To festiwal dla wszystkich. Zaprosiliśmy do Kielc różne grupy teatralne. Część z nich pokaże spektakle o charakterze muzycznym – mówi dyrektor teatru imienia Stefana Żeromskiego Michał Kotański, zapowiadając rozpoczynający się dziś II Kielecki Międzynarodowy Festiwal Teatralny.
Gość Radia Kielce nie ukrywa, że program festiwalu był przygotowywany tak, by przyciągnąć publiczność. W związku z tym zaproponowaliśmy spektakle o charakterze muzycznym, które w całym kraju cieszą się wielkim powodzeniem. Podczas przedstawień aktorzy przypomną historię i piosenki Beaty Kozidrak z grupy Bajm i Kory Jackowskiej z Maanamu.

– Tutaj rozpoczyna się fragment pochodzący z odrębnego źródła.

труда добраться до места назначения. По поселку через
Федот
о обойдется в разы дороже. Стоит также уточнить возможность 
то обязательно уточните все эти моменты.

– Muzyka jest językiem, który dociera do wielu osób. Żyjemy w kulturze obrazów, gdzie jest jej pełno. Jest obecna w filmie, Internecie i telewizji. Musimy z tymi mediami konkurować, oferując jednocześnie coś, co może przyciągnąć widownię – mówi.

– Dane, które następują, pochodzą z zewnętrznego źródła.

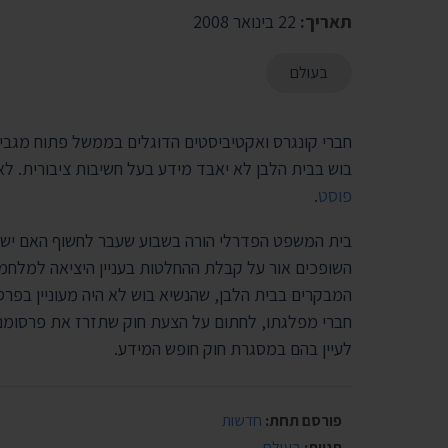
תאריך:
22 בינואר 2008
בעולם
חברי קונגרס ואקטיביסטים הדוגלים בממשל פתוח מגביר
בוש בבית הלבן לא יאבד מידע בעל חשיבות ציבורית. לא
פוסט
.
בית המשפט הפדרלי הורה בשבוע שעבר לחשוף האם יש בר
השופכים אור על קבלת ההחלטות בעניין היציאה למלח
המבקרים בבית הלבן, שהנשיא בוש לא היה מעוניין בפר
חברי מפלגתו, לחתום על הצעת חוק שתזרז את פרסומם
לעיין בהם במסגרת חוק חופש המידע.
פורסם תחת:
חדשות
תגיות:
בעולם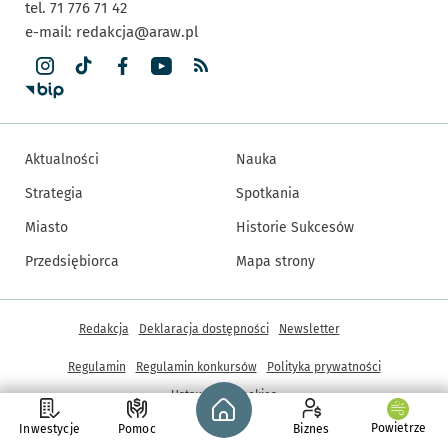
tel. 71 776 71 42
e-mail:
redakcja@araw.pl
Aktualności
Nauka
Strategia
Spotkania
Miasto
Historie Sukcesów
Przedsiębiorca
Mapa strony
Inne informacje
Redakcja
Deklaracja dostępności
Newsletter
Regulamin
Regulamin konkursów
Polityka prywatności
Strona główna - wroclaw.pl
Ustawienia cookies
Powietrze
Inwestycje
Pomoc
Biznes
© Copyright 2005-2026, ARAW S.A., Gmina Wrocław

Jak dodał dyrektor, szefowie teatrów wiedzą o tym trendzie i proponują na swoich deskach takie właśnie przedstawienia. Ważne w tym wszystkim jest to, by nie była to pusta rozrywka. Kieleckiemu festiwalowi towarzyszyć będą warsztaty taneczne, które także mają zainteresować osoby, które nie są szczególnie związane z teatrem.

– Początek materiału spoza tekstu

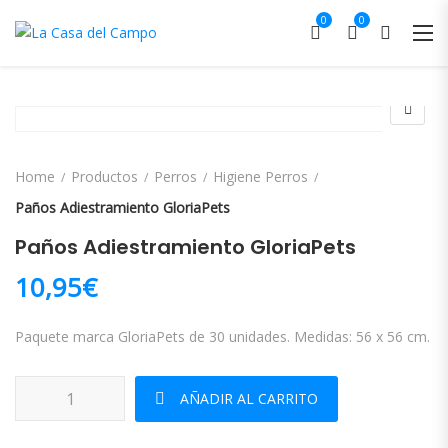
0
0
Home
Productos
Perros
Higiene Perros
Paños Adiestramiento GloriaPets
Paños Adiestramiento GloriaPets
10,95
€
Paquete marca GloriaPets de 30 unidades. Medidas: 56 x 56 cm.
Paños Adiestramiento GloriaPets cantidad
AÑADIR AL CARRITO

W poniedziałek z kolei w Teatrze Telewizji będzie można obejrzeć „Hamleta” w reżyserii Michała Kotańskiego. Dyrektor kieleckiego teatru stwierdził, że to zupełnie inna praca niż na tradycyjnej scenie. Jest kamera, która daje nowe możliwości. Reżyser ma większą kontrolę nad tym, co chce pokazać. Może operować planami, a poszczególne sceny aktorzy mogą zagrać w różny sposób. Potem można wybrać najlepsze ujęcia – mówi Michał Kotański.